Via alla campagna contro il golf
Sit-in del comitato: «Vogliamo informare la gente»

 

DAIANO - «Noi facciamo soltanto informazione, senza voler condizionare nessuno. Vogliamo che la scelta venga operata su dati oggettivi e reali, quando sarà il momento di andare alle urne per il referendum».

Si terrà domenica 7 ottobre la consultazione popolare per sentire i cittadini di Daiano in merito al progettato nuovo campo di golf a 18 buche, che dovrebbe sorgere nelle zone delle «Ganzaie», di «Prabocolo» e di «Badalto», splendide aree prative per le quali si ipotizza una significativa trasformazione d'uso.

In vista di questo importante appuntamento, il Comitato «Golf a Daiano? No grazie!», presieduto da Luigi Ferracini, ha organizzato ieri, per l'intera giornata, un sit-in davanti al municipio, esponendo una articolata serie di documenti, lettere, risposte, articoli di stampa, petizioni, richieste e pareri che riassumono quanto è accaduto finora ed illustrano quelle che potrebbero essere le future prospettive, nel caso in cui la nuova realizzazione dovesse diventare realtà.

«I problemi sono molti» spiegava ieri Dino Ceol, uno degli assertori più convinti del danno che il golf andrebbe a procurare al paese. «In primo piano la salvaguardia dell'ambiente, visto che l'iniziativa provocherebbe grandi stravolgimenti del manto erboso e della flora esistente, a causa dei prevedibili, consistenti movimenti di terra necessari per la creazione dei green, in un'area che, al contrario, dovrebbe essere protetta per le sue pregevoli, uniche tipicità naturali.

Va sottolineato inoltre che un campo da golf a 18 buche richiede la disponibilità di almeno 50 ettari di terreno.
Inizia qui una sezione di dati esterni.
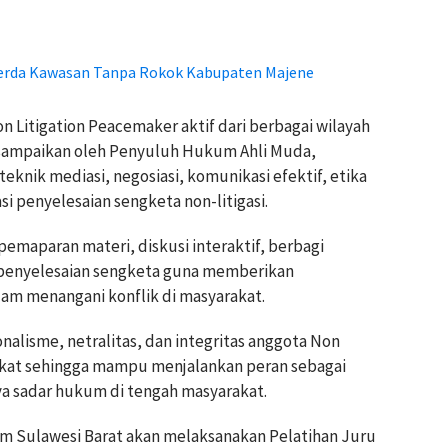
erda Kawasan Tanpa Rokok Kabupaten Majene
on Litigation Peacemaker aktif dari berbagai wilayah
disampaikan oleh Penyuluh Hukum Ahli Muda,
eknik mediasi, negosiasi, komunikasi efektif, etika
 penyelesaian sengketa non-litigasi.
emaparan materi, diskusi interaktif, berbagi
 penyelesaian sengketa guna memberikan
am menangani konflik di masyarakat.
onalisme, netralitas, dan integritas anggota Non
kat sehingga mampu menjalankan peran sebagai
 sadar hukum di tengah masyarakat.
m Sulawesi Barat akan melaksanakan Pelatihan Juru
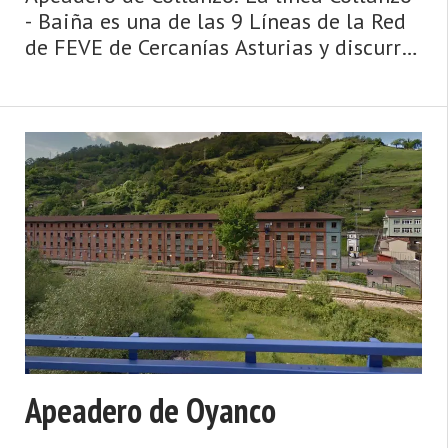
- Baiña es una de las 9 Líneas de la Red
de FEVE de Cercanías Asturias y discurre
por un tramo de la línea Collanzo -
Trubia. El tramo Ujo - Collanzo es
inaugurado en 1935 por la empresa
ferroviaria Sociedad General de
Ferrocarriles Vasco Asturiana (hasta
Cabañaquinta el ferrrocarril había
llegado en 1934). En 1972 lals líneas de
la Sociedad General de Ferrocarriles V ...
Apeadero de Oyanco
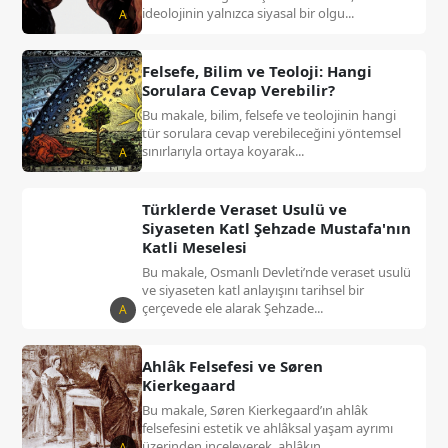
ideolojinin yalnızca siyasal bir olgu...
A
Felsefe, Bilim ve Teoloji: Hangi
Sorulara Cevap Verebilir?
Bu makale, bilim, felsefe ve teolojinin hangi
tür sorulara cevap verebileceğini yöntemsel
sınırlarıyla ortaya koyarak...
A
Türklerde Veraset Usulü ve
Siyaseten Katl Şehzade Mustafa'nın
Katli Meselesi
Bu makale, Osmanlı Devleti’nde veraset usulü
ve siyaseten katl anlayışını tarihsel bir
çerçevede ele alarak Şehzade...
A
Ahlâk Felsefesi ve Søren
Kierkegaard
Bu makale, Søren Kierkegaard’ın ahlâk
felsefesini estetik ve ahlâksal yaşam ayrımı
üzerinden inceleyerek, ahlâkın...
A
Non bisogna poi dimenticare il problema dell'acqua.

Nell'agosto del 2006, da uno studio dell'ex commissario straordinario Armando Paris emergeva che il consumo d'acqua stagionale previsto sarebbe pari a 43.900 metri cubi.
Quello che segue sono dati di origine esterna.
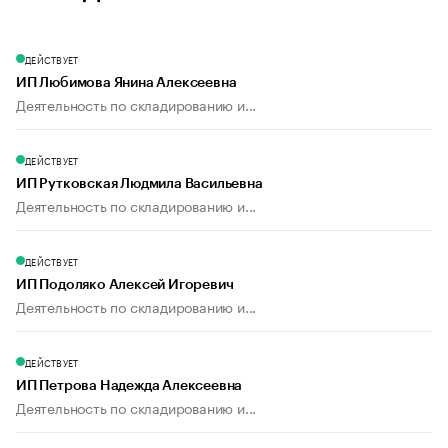
ДЕЙСТВУЕТ
ИП Любимова Янина Алексеевна
Деятельность по складированию и...
ДЕЙСТВУЕТ
ИП Рутковская Людмила Васильевна
Деятельность по складированию и...
ДЕЙСТВУЕТ
ИП Подоляко Алексей Игоревич
Деятельность по складированию и...
ДЕЙСТВУЕТ
ИП Петрова Надежда Алексеевна
Деятельность по складированию и...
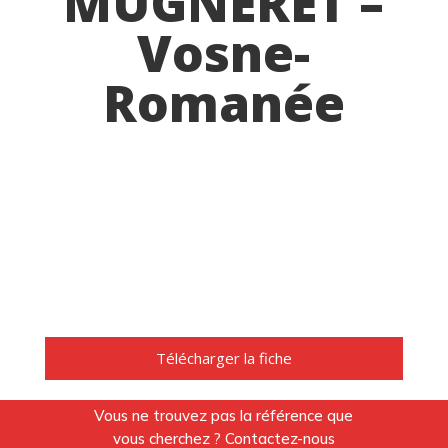
MUGNERET –
Vosne-
Romanée
Télécharger la fiche
Vous ne trouvez pas la référence que
vous cherchez ? Contactez-nous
Una valutazione per difetto, visto che va in contrasto con le necessità idriche rilevate da una apposita commissione comprensoriale che è stata istituita nel luglio del 2004 proprio per analizzare la fattibilità dei campi da golf in Fiemme e che stabiliva in 250 metri cubi al giorno, per sette mesi, pari quindi a 52.500 metri cubi totali, le reali esigenze.

Infine, non va sottovalutato il grosso problema del traffico.
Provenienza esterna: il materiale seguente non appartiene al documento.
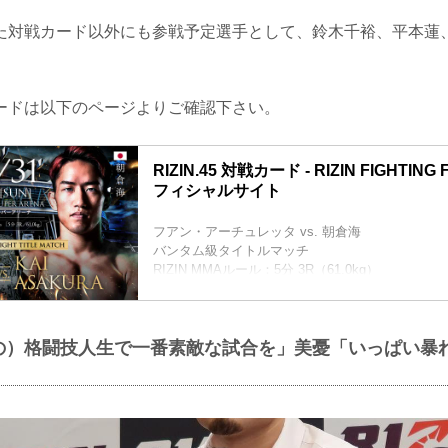
た対戦カード以外にも参戦予定選手として、鈴木千裕、平本蓮、Y
ードは以下のページよりご確認下さい。
RIZIN.45 対戦カード - RIZIN FIGHTING
フィシャルサイト
フアン・アーチュレッタ vs. 朝倉海
バンタム級タイトルマッチ
RIZIN MMAルール：5分 3R（61.0kg）
フアン・アーチュレッタ vs. 朝倉海
堀口恭司 vs. 神龍誠
フライ級タイトルマッチ
の）格闘技人生で一番素敵な試合を」美憂「いっぱい暴
RIZIN MMAルール：5分 3R（57.0kg）
堀口恭司 vs. 神龍誠
クレベル・コイケ vs. 斎藤裕
RIZIN MMAルール：5分 3R（66.0kg）
クレベル・コイケ vs. 斎藤裕
扇久保博正 vs. ジョン・ドッドソン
Il paese, insomma, non è strutturato per ospitare un impianto di questo genere, per cui, in prospettiva, occorre rivedere la infrastrutturazione viaria, rispetto a quella di oggi che sarebbe del tutto insufficiente».

Ma non è tutto. «Solo per la gestione dell'impianto - fa presente ancora Ceol - si prevede una spesa di 625.000 euro all'anno, 320.000 dei quali per il personale, ed inoltre gran parte dell'area è pubblica, quindi gravata dal diritto d'uso civico del quale i censiti sarebbero privati, su un'area collettiva che, di fatto, diventerebbe una esclusiva prerogativa di pochi».

E poi c'è un ultimo aspetto che al comitato sta particolarmente a cuore e che va a favore del no. «Nonostante le nostre ripetute richieste, non c'è mai stato alcun confronto con la pubblica amministrazione locale. Anzi, ad un certo momento, il sindaco Roberto Vanzo ci ha ufficialmente scritto che, vista la attivazione delle procedure referendarie, non c'era più la necessità di incontrarsi. In campagna elettorale per le ultime comunali, si era dichiarato nettamente contrario al golf. Ora evidentemente ha cambiato idea».

La campagna di sensibilizzazione della gente, sia locale che ospite (e ieri erano molti i turisti che chiedevano informazioni) continuerà anche nelle prossime settimane.